Acadie by Dave Hutchinson. This is a nice little hard SF tale with a massively twisted ending. Lovely.
Orlando by Virginia Woolf. I admit to being disappointed in this. Orlando is a man who has some adventures. One day Orlando wakes up as a woman and has some more adventures. There is no explanation for this transformation, or if there is, I missed it. It has not inspired me to read more Woolf.
The Tin Drum by Günter Grass. This was a dark, strange and nasty story, set in Nazi Germany, and following the life of the central character, Oskar, from pre-birth to adulthood. (Yes, pre-birth). I didn’t warm to any of the characters, but the book itself was very interesting.
A “banned” book
Nothing for this category, surprisingly. The previous year there were three (Dostoyevsky, Joyce, Melville) and I have a couple on my “to -read” pile for the coming year, but an empty square for this one.
The Janissary Tree by Jason Goodwin. Set in Istanbul in 1836, this is a detective story with a difference. Yashim the detective is a eunuch who likes to cook, and his sidekick Preen is a trans woman dancer. I have the rest of the series on my list to read.

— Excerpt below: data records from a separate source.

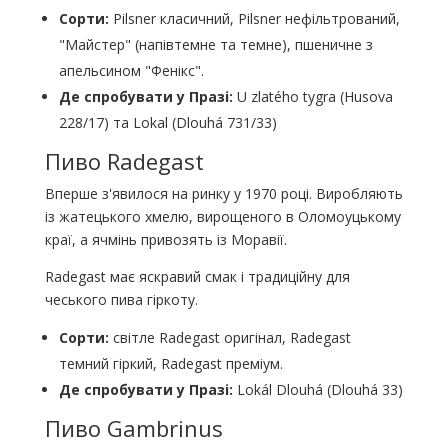
Сорти:
Pilsner класичний, Pilsner нефільтрований,
"Майстер" (напівтемне та темне), пшеничне з
апельсином "Фенікс".
Де спробувати у Празі:
U zlatého tygra (Husova
228/17) та Lokal (Dlouhá 731/33)
Пиво Radegast
Вперше з'явилося на ринку у 1970 році. Виробляють
із жатецького хмелю, вирощеного в Оломоуцькому
краї, а ячмінь привозять із Моравії.
Radegast має яскравий смак і традиційну для
чеського пива гіркоту.
Сорти:
світле Radegast оригінал, Radegast
темний гіркий, Radegast преміум.
Де спробувати у Празі:
Lokál Dlouhá (Dlouhá 33)
Пиво Gambrinus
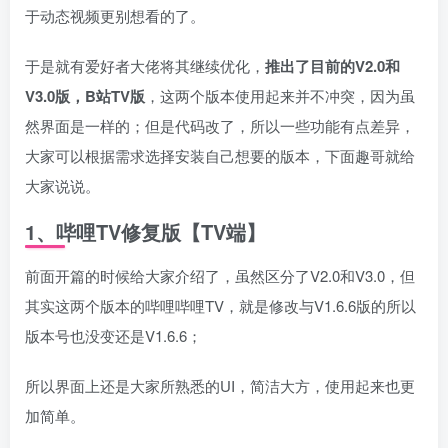
于动态视频更别想看的了。
于是就有爱好者大佬将其继续优化，
推出了目前的V2.0和
V3.0版，B站TV版
，这两个版本使用起来并不冲突，因为虽
然界面是一样的；但是代码改了，所以一些功能有点差异，
大家可以根据需求选择安装自己想要的版本，下面趣哥就给
大家说说。
1、哔哩TV修复版【TV端】
前面开篇的时候给大家介绍了，虽然区分了V2.0和V3.0，但
其实这两个版本的哔哩哔哩TV，就是修改与V1.6.6版的所以
版本号也没变还是V1.6.6；
所以界面上还是大家所熟悉的UI，简洁大方，使用起来也更
加简单。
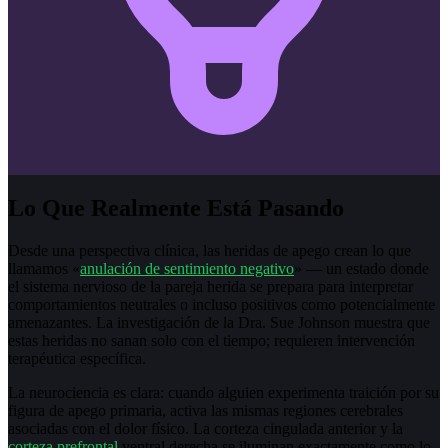
Lo Que Realmente Está Pasando
Desde una perspectiva clínica, las heridas de apego crean lo que
llamamos «
anulación de sentimiento negativo
» — un estado donde
el sistema nervioso de la pareja herida se prepara para interpretar
comportamientos neutrales o incluso positivos como potencialmente
amenazantes. La investigación de la Dra. Sue Johnson muestra que
estas heridas no sanan solo con el tiempo; requieren intervención
terapéutica específica.
La neurociencia es clara: cuando alguien experimenta traición por su
figura de apego primaria, activa las mismas regiones cerebrales
asociadas con el dolor físico. La corteza cingulada anterior y la
corteza prefrontal
ventral derecha se iluminan exactamente como lo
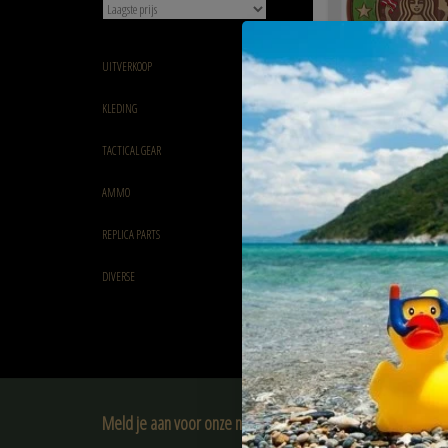
UITVERKOOP
KLEDING
Guns and Bacon Rubber 
TACTICAL GEAR
€5,40
AMMO
REPLICA PARTS
DIVERSE
Meld je aan voor onze nieuwsbrief:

Grandeville by Bryan Talbot. The protagonist is a police detective, who just happens to be a badger. His sergeant is s rat. The Grandeville books are graphic novels, and really excellent, if gory. Not for children, but I loved this.

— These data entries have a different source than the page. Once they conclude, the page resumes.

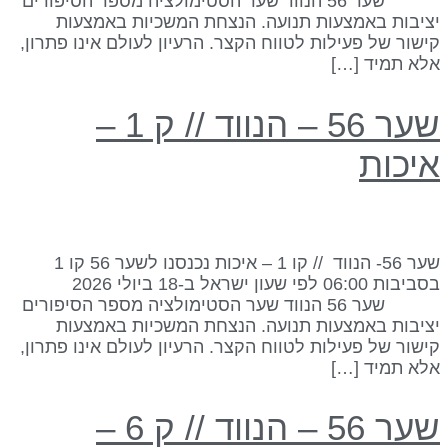
שער 56 הנווד שער הסטימולציה מספר הסיפורים
ציבות באמצעות תנועה. הנצחת המשכיות באמצעות
ישור של פעילות לטווח הקצר. הרעיון לעולם אינו פתרון,
לא תמיד […]
שער 56 – הנווד // ק 1 –
יכות
שער 56- הנווד // קו 1 – איכות נכנסנו לשער 56 קו 1
בסביבות 06:00 לפי שעון ישראל ב-18 ביולי 2026
שער 56 הנווד שער הסטימולציה מספר הסיפורים
ציבות באמצעות תנועה. הנצחת המשכיות באמצעות
ישור של פעילות לטווח הקצר. הרעיון לעולם אינו פתרון,
לא תמיד […]
שער 56 – הנווד // ק 6 –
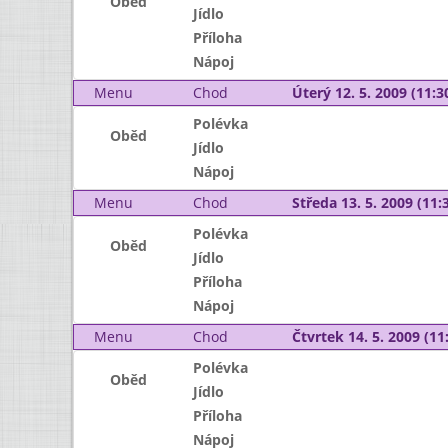
Oběd
Jídlo
Příloha
Nápoj
Menu
Chod
Úterý 12. 5. 2009 (11:30
Polévka
Oběd
Jídlo
Nápoj
Menu
Chod
Středa 13. 5. 2009 (11:3
Polévka
Oběd
Jídlo
Příloha
Nápoj
Menu
Chod
Čtvrtek 14. 5. 2009 (11:
Polévka
Oběd
Jídlo
Příloha
Nápoj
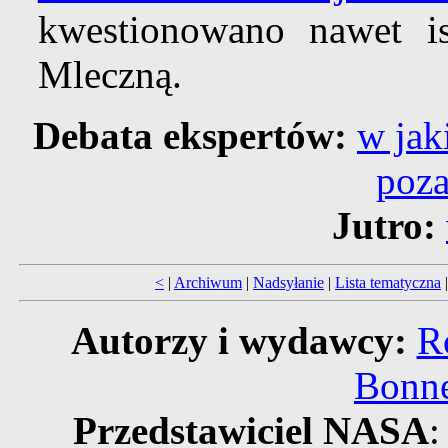
kwestionowano nawet is
Mleczną.
Debata ekspertów:
w jak
poza
Jutro:
<
|
Archiwum
|
Nadsyłanie
|
Lista tematyczna
Autorzy i wydawcy:
R
Bonne
Przedstawiciel NASA
:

Bluets by Maggie Nelson. This was an odd little book. Literary, definitely. Memoir, possibly. Poetry, hmm. All about Blue. And I was surprisingly disappointed to find that bluets are cornflowers.
Number in title
Six Four by Hideo Yokoyama. A police procedural, giving a particular insight into how matters of “face” affect the investigation of crime in Japan. I liked this a lot.
The Seagull by Ann Cleeves. The central character in this book is one of my favourite TV detectives, Vera Stanhope. This is the newest book in the series, and the first I have read, so I was surprised to see that the TV series has moved forward far more quickly than the books seem to have done. The book Vera is a little rougher around the edges than the TV one, and sadly, she drinks more ( I don’t like this trope). The book was still enjoyable though, and I am going to go back to the start of the series.
Water on cover
Earthly Remains by Donna Leon. This is the 26th book about Commissario Guido Brunetti, and I swear I will never get tired of him. He is older, which I like. The stories are more focused on politics and environmental issues, which I also like. The portrayal of Venice from a Venetian eye rings true.

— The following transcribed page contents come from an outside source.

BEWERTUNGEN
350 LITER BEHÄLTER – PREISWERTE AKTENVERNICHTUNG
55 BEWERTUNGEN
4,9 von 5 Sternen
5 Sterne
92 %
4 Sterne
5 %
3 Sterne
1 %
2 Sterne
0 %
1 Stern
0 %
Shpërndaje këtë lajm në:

The Furthest Station by Ben Aaronovitch. This is the latest in the Rivers of London series, starring Peter Grant. I love these stories , crime and magic combined with the most diverse set of main characters you could ever imagine.
A book with a cat in it somewhere
Why Did You Lie? By Yrsa Sigurdadóttir. The cat isn’t a main character, but it is a plot point, and sadly, it comes to an unhappy end. The story leaves a lot of open ends, which I expect will lead on to other books. I didn’t like the characters enough to want to buy more though, sadly.
Bleak House by Charles Dickens. Famous for the Jarndyce and Jarndyce legal case. As always, some of the characters got seriously on my nerves, especially Mr Skimpole. The story was clever, but I find Dickens’ attention to detail tedious. I don’t need five pages describing what someone has on their desk.